Hiring great AI engineers is one of the hardest problems in tech. Not because there’s a shortage of people with relevant skills—though that’s part of it—but because most hiring processes don’t filter for what actually matters. Instead, they optimize for people who look good on paper.

Over the years, I’ve noticed that the engineers who truly move the needle share four traits. Surprisingly, these traits are often absent from standard hiring checklists. If you want to build a team that creates real impact, you need to look beyond résumés and interviews and focus on these characteristics.

1. Deep Expertise

The first and most obvious trait is mastery of a core skill.

Great AI engineers have deep expertise in either data/AI or software engineering. Those from the data side might have backgrounds as data scientists, machine learning engineers, or DevOps professionals. Those from the software side often come from full-stack or traditional engineering roles.

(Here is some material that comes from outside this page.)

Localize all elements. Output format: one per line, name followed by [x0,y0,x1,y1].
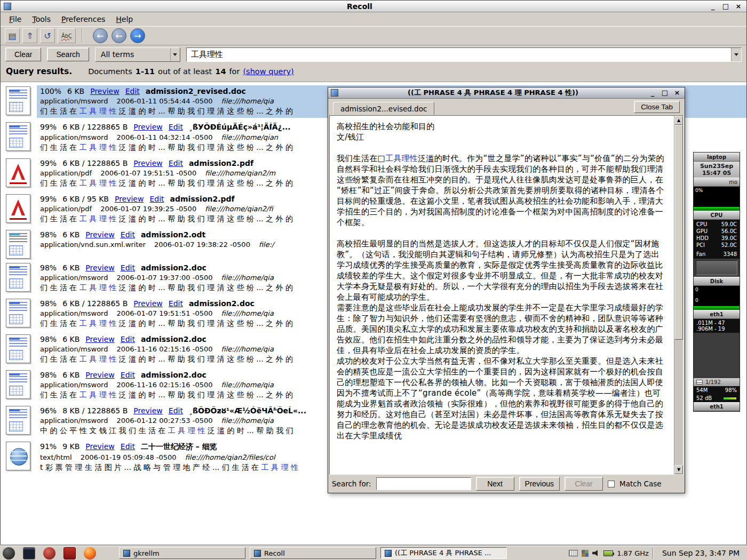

What matters is that they’ve mastered at least one of these foundational domains. Without this, they lack the depth to tackle the complex challenges that come with building AI systems.

2. Practitioners at Heart

The best engineers are always building.

Even when they’re off the clock, they’re working on side projects, contributing to open source, or hacking together solutions to problems they encountered last week. It’s not about the specific projects; it’s about the habit of creation.

This relentless curiosity does more than keep them sharp. It accelerates their learning and helps them recognize patterns and problems faster. It also makes them invaluable team members.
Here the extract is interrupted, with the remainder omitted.